The mayor reiterated that commitment Monday night in a press statement accompanying his executive order release.

“We do not want our local police to become de facto immigration agents,” Bernero said, “especially under the divisive and draconian direction of the Trump administration.”

He said he was “confident” the new policies “do not violate federal law.” He tempered that by noting he was prepared “to take legal action to protect the prerogatives and powers of local government and local law enforcement.”

With a clear set of directives from the mayor and supported by the Council, the focus is now on implementing them.

Yankowski said Tuesday morning that he had issued a memo to all LPD employees informing them that the executive was “effective immediately.” But he said there is still “research” to be done to codify those directives into clear policies and protocols.

“We have started a complete review of our policies,” he said in a phone interview. “We will have to determine what specific policies need to be created, and what protocols go with that.
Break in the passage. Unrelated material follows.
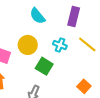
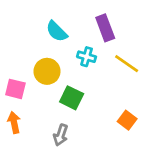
purple rectangle: (74, 16) -> (105, 28), turned -30
cyan cross: (60, 45) -> (87, 57), moved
Once those are adopted it will also require additional training for officers so they know what those policies are.”

He conceded that the woman’s story has also resulted in a lesson learned. “If you don’t have the policy on paper, or clear, it leaves it up for interpretation.”
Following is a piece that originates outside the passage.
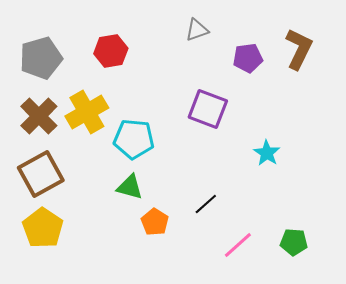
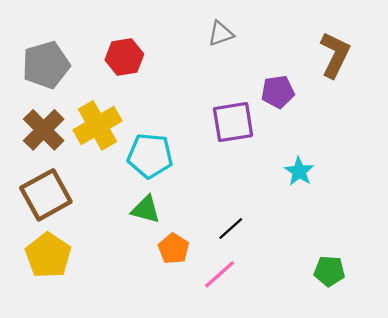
purple pentagon: (248, 58) -> (278, 92), moved
purple square: (208, 109) -> (233, 122), turned -30
pink line: (238, 245) -> (220, 274), moved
He said his focus, and that of his team, will be on “creating policy that is really focused on public safety.”

That review and policy process could result in additional language to Bernero’s executive order to “clarify” the directives.

Councilmembers and advocates said that while the declaration is an important move, there is more work to be done in finalizing internal policies and procedures. But right now they are taking a breather.

“I don’t know if I can sigh hard enough to tell you how relieved I am that there was a tangible, concrete policy action laid out at the end of this road,” said Dunbar. “It has been an exhausting 10-plus weeks.”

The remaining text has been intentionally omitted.